** ASSIGNMENT **
Below are records; reproduce exactly the lines from the one that has "ebhely használatának módjáról, többek" through the one that has "megtekintéséhez.", ends included, and nothing more.

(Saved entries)
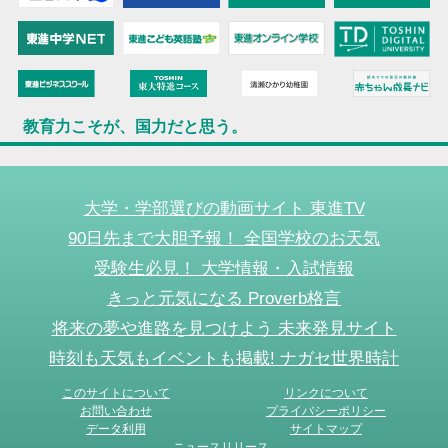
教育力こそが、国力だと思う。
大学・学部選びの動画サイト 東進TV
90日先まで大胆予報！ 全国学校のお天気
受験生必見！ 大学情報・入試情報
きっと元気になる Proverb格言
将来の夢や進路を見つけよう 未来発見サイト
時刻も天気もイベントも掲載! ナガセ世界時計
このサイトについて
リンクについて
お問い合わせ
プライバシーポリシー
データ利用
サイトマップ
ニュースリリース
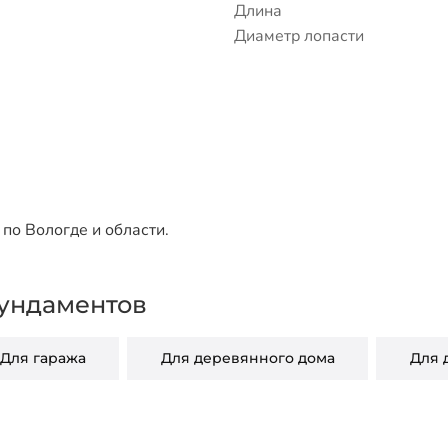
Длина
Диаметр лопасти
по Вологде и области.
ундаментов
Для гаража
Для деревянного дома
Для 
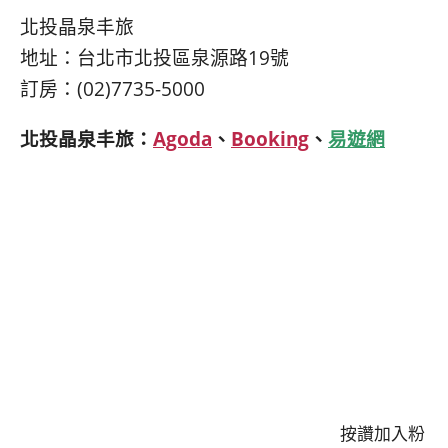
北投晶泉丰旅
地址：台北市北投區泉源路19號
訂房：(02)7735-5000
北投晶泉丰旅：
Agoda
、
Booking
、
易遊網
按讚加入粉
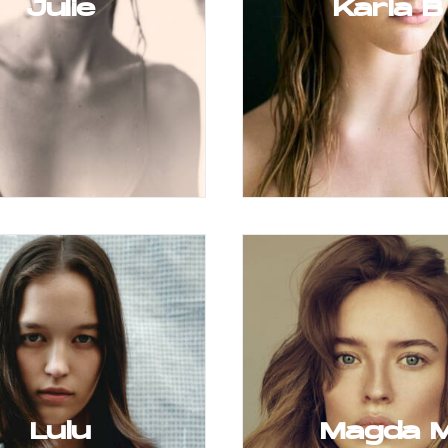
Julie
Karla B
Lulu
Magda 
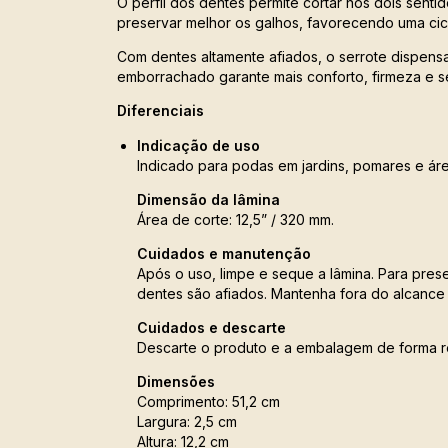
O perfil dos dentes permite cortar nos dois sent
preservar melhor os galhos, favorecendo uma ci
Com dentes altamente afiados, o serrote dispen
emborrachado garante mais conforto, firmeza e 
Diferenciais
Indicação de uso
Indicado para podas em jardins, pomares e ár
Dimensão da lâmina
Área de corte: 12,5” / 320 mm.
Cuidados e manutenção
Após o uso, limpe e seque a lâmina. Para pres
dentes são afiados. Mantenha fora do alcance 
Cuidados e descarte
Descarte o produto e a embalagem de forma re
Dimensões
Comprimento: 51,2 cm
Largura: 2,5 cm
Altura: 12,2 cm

--

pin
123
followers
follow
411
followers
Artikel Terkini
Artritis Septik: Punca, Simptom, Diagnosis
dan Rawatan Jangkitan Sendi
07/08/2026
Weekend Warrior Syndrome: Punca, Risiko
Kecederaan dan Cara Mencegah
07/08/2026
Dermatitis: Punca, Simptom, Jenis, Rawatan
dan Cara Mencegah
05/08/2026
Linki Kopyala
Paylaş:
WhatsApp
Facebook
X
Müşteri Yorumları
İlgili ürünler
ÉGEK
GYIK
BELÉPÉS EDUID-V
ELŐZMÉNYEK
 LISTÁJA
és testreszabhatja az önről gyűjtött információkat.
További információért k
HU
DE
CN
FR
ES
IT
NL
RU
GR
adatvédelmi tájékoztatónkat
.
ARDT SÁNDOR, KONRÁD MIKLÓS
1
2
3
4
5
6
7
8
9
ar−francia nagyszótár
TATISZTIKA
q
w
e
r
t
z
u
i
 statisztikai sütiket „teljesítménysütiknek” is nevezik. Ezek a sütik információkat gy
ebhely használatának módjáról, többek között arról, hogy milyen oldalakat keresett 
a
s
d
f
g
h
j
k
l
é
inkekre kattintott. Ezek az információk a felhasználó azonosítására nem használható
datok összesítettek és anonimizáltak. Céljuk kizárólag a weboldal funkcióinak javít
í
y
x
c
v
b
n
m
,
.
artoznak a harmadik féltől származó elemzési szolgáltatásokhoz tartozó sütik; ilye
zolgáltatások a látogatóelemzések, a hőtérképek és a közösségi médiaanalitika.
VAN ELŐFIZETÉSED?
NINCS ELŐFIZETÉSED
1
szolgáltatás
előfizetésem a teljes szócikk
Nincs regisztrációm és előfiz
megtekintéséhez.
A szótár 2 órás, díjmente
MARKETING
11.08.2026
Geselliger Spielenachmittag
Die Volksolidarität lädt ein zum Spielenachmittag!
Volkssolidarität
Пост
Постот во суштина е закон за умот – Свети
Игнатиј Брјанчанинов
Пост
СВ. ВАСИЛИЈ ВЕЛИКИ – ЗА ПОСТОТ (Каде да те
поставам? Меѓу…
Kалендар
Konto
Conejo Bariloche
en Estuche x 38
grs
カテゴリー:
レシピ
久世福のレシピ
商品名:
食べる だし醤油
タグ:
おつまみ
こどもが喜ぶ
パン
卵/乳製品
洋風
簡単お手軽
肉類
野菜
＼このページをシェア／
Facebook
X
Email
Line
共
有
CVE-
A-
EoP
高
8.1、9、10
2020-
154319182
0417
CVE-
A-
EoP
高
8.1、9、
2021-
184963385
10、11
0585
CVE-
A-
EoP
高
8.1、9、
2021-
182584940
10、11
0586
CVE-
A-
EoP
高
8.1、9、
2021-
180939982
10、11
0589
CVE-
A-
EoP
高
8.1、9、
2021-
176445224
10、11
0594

...

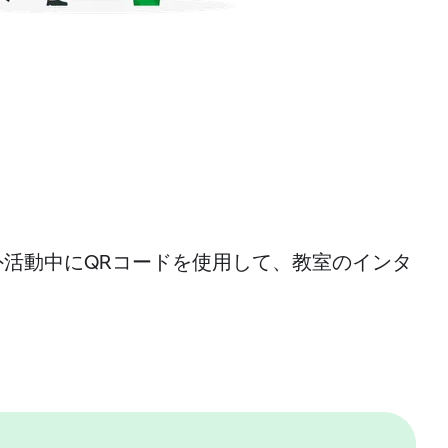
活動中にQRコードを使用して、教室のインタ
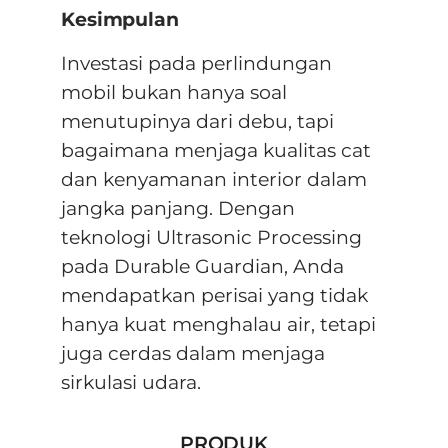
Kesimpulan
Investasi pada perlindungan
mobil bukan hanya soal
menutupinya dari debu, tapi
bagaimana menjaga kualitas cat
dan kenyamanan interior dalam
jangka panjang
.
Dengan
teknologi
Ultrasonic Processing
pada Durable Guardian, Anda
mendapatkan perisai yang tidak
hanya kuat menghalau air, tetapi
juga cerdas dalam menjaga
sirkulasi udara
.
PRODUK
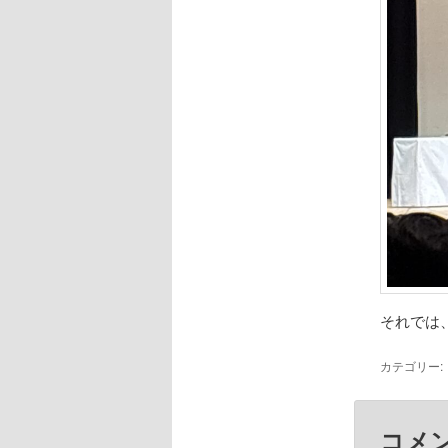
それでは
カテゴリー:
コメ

** TASK ANSWER **
ebhely használatának módjáról, többek között arról, hogy milyen oldalakat keresett 
a
s
d
f
g
h
j
k
l
é
inkekre kattintott. Ezek az információk a felhasználó azonosítására nem használható
datok összesítettek és anonimizáltak. Céljuk kizárólag a weboldal funkcióinak javít
í
y
x
c
v
b
n
m
,
.
artoznak a harmadik féltől származó elemzési szolgáltatásokhoz tartozó sütik; ilye
zolgáltatások a látogatóelemzések, a hőtérképek és a közösségi médiaanalitika.
VAN ELŐFIZETÉSED?
NINCS ELŐFIZETÉSED
1
szolgáltatás
előfizetésem a teljes szócikk
Nincs regisztrációm és előfiz
megtekintéséhez.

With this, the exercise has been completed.